Search code examples
pythonpandasscikit-learntransformminmax

MinMax Scaler using column transformer ( the transformed columns are shifted front)


I am trying to build a model on House Prices - Advanced Regression Techniques data set (1460, 80). It has 37 Numerical Features and 43 Categorical Features.

I want to Scale the Numerical Feature first then. One_hot_encode the Categorical Feature. I am using MinMax scaler along with Column transformer.

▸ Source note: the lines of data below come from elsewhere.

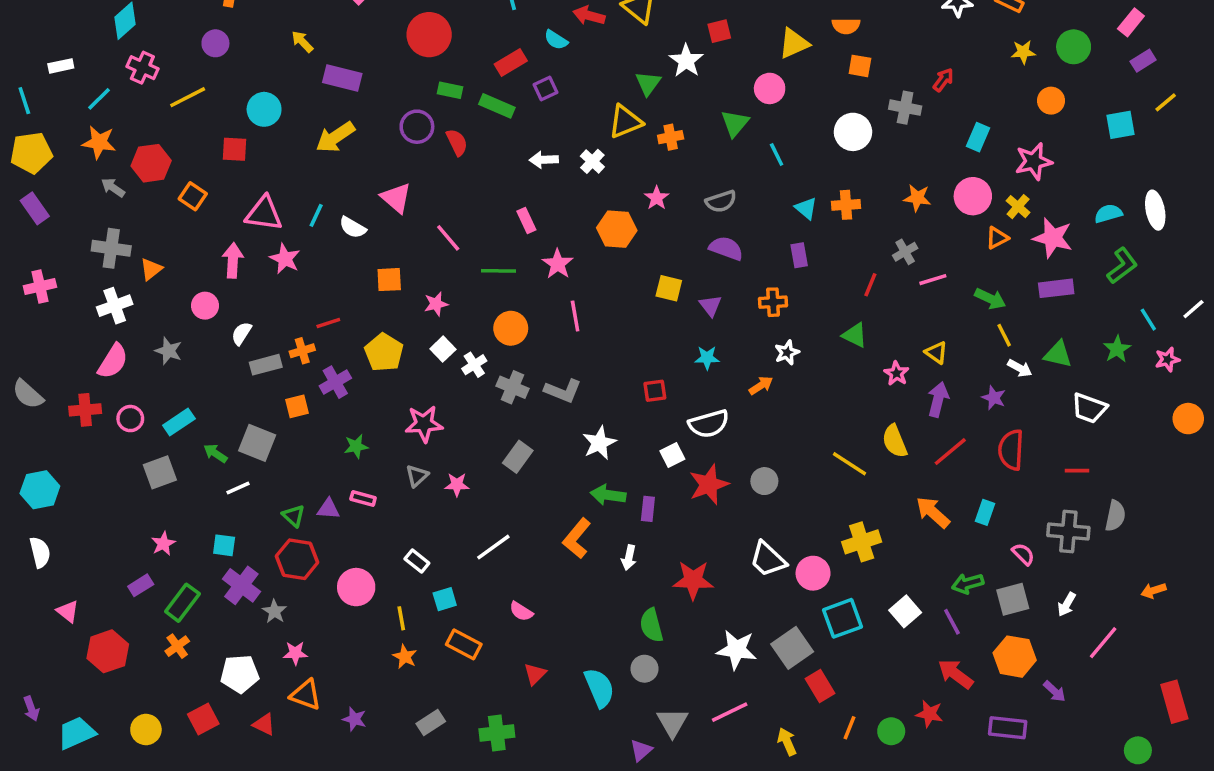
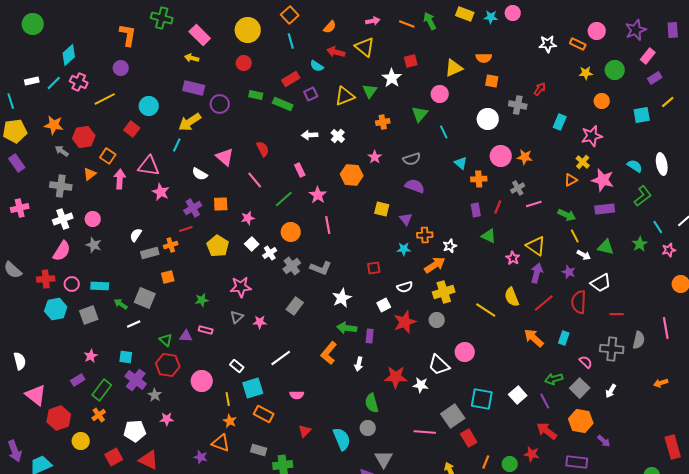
red circle: (429, 35) -> (244, 63), size x0.6
yellow arrow: (302, 42) -> (192, 58), moved, turned -32
cyan line: (99, 99) -> (54, 83), moved
yellow triangle: (625, 121) -> (345, 96), moved
purple circle: (417, 127) -> (220, 104), moved
red semicircle: (457, 142) -> (263, 149), moved
red square: (235, 149) -> (132, 129), turned 35
pink circle: (973, 196) -> (501, 156), moved
orange cross: (846, 205) -> (479, 179), moved
cyan semicircle: (1108, 214) -> (635, 166), turned 49
cyan line: (316, 215) -> (177, 145), moved
purple rectangle: (799, 255) -> (476, 210), moved
pink arrow: (233, 260) -> (120, 179), moved
orange triangle: (151, 269) -> (90, 174), moved
green line: (499, 271) -> (284, 199), turned -42
orange cross: (773, 302) -> (425, 235), moved
pink circle: (205, 306) -> (93, 219), moved
yellow triangle: (936, 353) -> (536, 246), size x1.5
purple cross: (335, 382) -> (193, 208), moved
orange arrow: (761, 386) -> (435, 265), size x1.5
gray cross: (512, 387) -> (292, 266), turned 30
white trapezoid: (1089, 408) -> (601, 283), moved, turned -50
cyan rectangle: (179, 422) -> (100, 286), turned 36
white semicircle: (709, 424) -> (405, 287), size x0.7
cyan hexagon: (40, 490) -> (56, 309), moved
yellow cross: (862, 542) -> (444, 292), moved
pink circle: (813, 573) -> (465, 352), moved
cyan square: (445, 599) -> (253, 388), size x1.5
gray square: (1013, 599) -> (580, 388), turned -30
pink triangle: (68, 611) -> (36, 395), size x1.6
pink semicircle: (521, 611) -> (297, 395), turned -32
cyan square: (843, 618) -> (482, 399), turned 30
pink line: (1103, 643) -> (666, 328), moved, turned -50
white star: (737, 650) -> (421, 385), moved, size x0.7
orange triangle: (306, 695) -> (221, 443), moved
purple arrow: (31, 709) -> (15, 451), size x1.5
pink line: (730, 712) -> (425, 432), moved, turned 30
gray rectangle: (431, 723) -> (259, 450), moved, turned 49
red triangle: (264, 724) -> (149, 460), size x1.5
yellow circle: (146, 730) -> (81, 441), moved

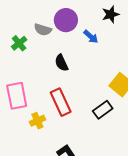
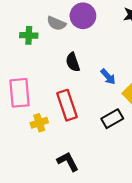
blue arrow: (91, 37) -> (108, 77), moved
green cross: (19, 43) -> (29, 35), turned 35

after scaling the data, the DataFrame is not retaining the column names

Here is my code

columns_transform_sc=make_column_transformer((MinMaxScaler(),['MSSubClass',
 'LotFrontage',
 'LotArea',
 'OverallQual',
 'OverallCond',
 'YearBuilt',
 'YearRemodAdd',
 'MasVnrArea',
 'BsmtFinSF1',
 'BsmtFinSF2',
 'BsmtUnfSF',
 'TotalBsmtSF',
 '1stFlrSF',
 '2ndFlrSF',
 'LowQualFinSF',
 'GrLivArea',
 'BsmtFullBath',
 'BsmtHalfBath',
 'FullBath',
 'HalfBath',
 'BedroomAbvGr',
 'KitchenAbvGr',
 'TotRmsAbvGrd',
 'Fireplaces',
 'GarageYrBlt',
 'GarageCars',
 'GarageArea',
 'WoodDeckSF',
 'OpenPorchSF',
 'EnclosedPorch',
 '3SsnPorch',
 'ScreenPorch',
 'PoolArea',
 'MiscVal',
 'MoSold',
 'YrSold']),remainder="passthrough")

sc_df=columns_transform_sc.fit_transform(x_train)

I used the original dataframe's(x_train) columns for the scaled dataframe(sc_df).

sc_df=pd.DataFrame(sc_df,index=x_train.index,columns=x_train.columns)

The problem I'm facing is that the column transformer shifts all the columns that it has transformed to the front and shifts the passthrough columns back, and I can't use x_train.columns to replace the sc_df.columns

enter image description here enter image description here

All the Categories feature has been shifted back. Is there a way to retain the column names of getting the column names

also Should I encode the categorical feature (one_hot_encode or label_encode) first, then Scale(Standardize or normalize) the entire thing (the encoded data too) or scale then encode


Solution

  • I think you can - and sometimes have first to do the scaling. I suggest trying this:

    qt = QuantileTransformer(n_quantiles=50, output_distribution='normal', random_state=0)
    df.Betrag = qt.fit_transform(df.Betrag.values.reshape(-1, 1))
    

    Note: You can replace the one column directly with a slice of columns with the known standard Syntax for selecting a subset of Pandas DataFrame columns:

    age_sex = titanic[["Age", "Sex"]]
    

    In this case, you would pass age_sex to the fit and the transform function if we assume that these columns the definite ones. Even more, you are not restricted to the QuantileTransformer. The code should work generically for all Transformers.

    EDIT: Sorry, quick sidenote: The reshape operation is just necessary if you pass a tensor with just one particular feature to the QuantileTransformer. In the case of a multi-feature tensor and another transformer, it should be necessary.